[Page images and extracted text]
■ ■ ■ ■ ■ ■ ■

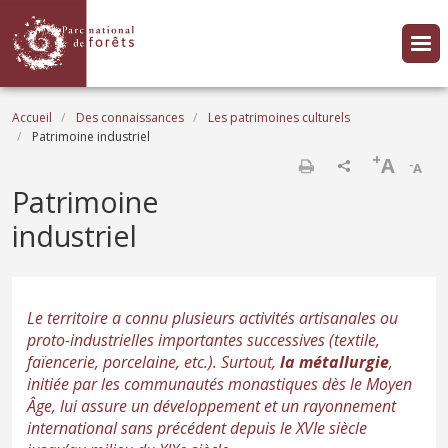
Aller au contenu principal
Fil d'Ariane
Accueil
Des connaissances
Les patrimoines culturels
Patrimoine industriel
+
A
-
A
Imprimer
Patrimoine
industriel
Le territoire a connu plusieurs activités artisanales ou
proto-industrielles importantes successives (textile,
faïencerie, porcelaine, etc.). Surtout,
la métallurgie
,
initiée par les communautés monastiques dès le Moyen
Âge, lui assure un développement et un rayonnement
international sans précédent depuis le XVIe siècle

■ ■ ■ ■ ■ ■ ■

| What is required |
The expected result is every record above, word for word, with no pictures in it.

| Solution |
Aller au contenu principal
Fil d'Ariane
Accueil
Des connaissances
Les patrimoines culturels
Patrimoine industriel
+
A
-
A
Imprimer
Patrimoine
industriel
Le territoire a connu plusieurs activités artisanales ou
proto-industrielles importantes successives (textile,
faïencerie, porcelaine, etc.). Surtout,
la métallurgie
,
initiée par les communautés monastiques dès le Moyen
Âge, lui assure un développement et un rayonnement
international sans précédent depuis le XVIe siècle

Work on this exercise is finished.